Red Bull’s Max Verstappen dominated qualifying for Formula 1’s 2022 Belgian Grand Prix but grid penalties mean Ferrari driver Carlos Sainz will line up on pole position.

Max Verstappen, Red Bull Racing RB18

Photo by: Sam Bloxham / Motorsport Images

The defending champion elected not to take part in the final shootout in Q3, knowing he will start from the back of the grid owing to a drop for exceeding his permitted parts count.

Nevertheless, his banker lap was so emphatic that he topped the session by six tenths of a second as a sloppy Sainz final flying lap meant the Spaniard failed to improve at the death.

Sergio Perez will join the Ferrari on the front row of the grid, while Leclerc will meet Verstappen as the pair are poised to line up in 15th and 16th.

Verstappen was a class apart after the first round of flying laps in the climax to qualifying, the Dutch ace romping to a 1m43.665s - the sole sub 1m44s lap of the weekend.

That gave him a mighty 0.632s in hand over Sainz, while Perez was third and another two tenths back before his lap was flagged for exceeding track limits at Raidillon.

Leclerc, meanwhile, was fourth, having been initially sent out on a set of scrubbed softs.

While both Alpines, Mercedes, Lando Norris and Alex Albon were also released on used rubber, Ferrari admitted over team radio this was a mistake.

Team boss Mattia Binotto even appeared to intimate pointing a gun to his head on the pit wall after Leclerc crossed the line.

Leclerc then dived back out of the pits after his sole effort to just pick up Sainz out of La Source and tow his team-mate down the long Kemmel Straight.

Carlos Sainz, Ferrari

Carlos Sainz, Ferrari

Photo by: Erik Junius

But the tactics proved in vain as Sainz missed his personal best first sector before clipping the gravel through Les Fanges to wind up on a 1m44.714s and duly failing to improve.

That left his earlier 1m44.297s as his best effort, however the British GP winner has no penalties to carry over to the grid and will line up on first.

Perez similarly failed to improve at his second attempt, while Esteban Ocon (also destined to be sent to the back of the grid) pipped Alpine team-mate Fernando Alonso for a team 5-6 result.

Lewis Hamilton led George Russell for seventh and eighth, the W13s running some 1.8s off Verstappen.

Mercedes appears to be on the back foot for what might have been its best shot at a race win in 2022 given Verstappen and Leclerc’s reprimand.

Albon starred in Q3 as Williams made its straight-line speed count in the opening sector (Albon running fastest of everyone), as the Thai-Brit clocked ninth and is poised to line up in sixth.
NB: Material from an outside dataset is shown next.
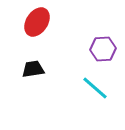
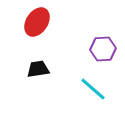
black trapezoid: moved 5 px right
cyan line: moved 2 px left, 1 px down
Norris, meanwhile, opted against a second flying lap and was 10th in Q3, but he too has penalties to serve.

Albon’s late dash over the line in Q2 bumped Daniel Ricciardo out by 0.1s, although the departing McLaren driver is set to start in seventh place with grid penalties considered.

Ricciardo stayed in the garage initially to pin all his hopes on one flying lap, and with team-mate Norris destined to start at the back of the grid, Ricciardo was given a tow by the Brit.

The McLarens worked together down the Kemmel Straight but even still the Australian ran slower than Norris’ likely unaided lap to sit in 10th before Albon improved over the line.

That relegated Ricciardo, where he was joined on the sidelines by AlphaTauri’s Pierre Gasly, Zhou Guanyu in the Alfa Romeo, Lance Stroll and Mick Schumacher, who ran 15th fastest.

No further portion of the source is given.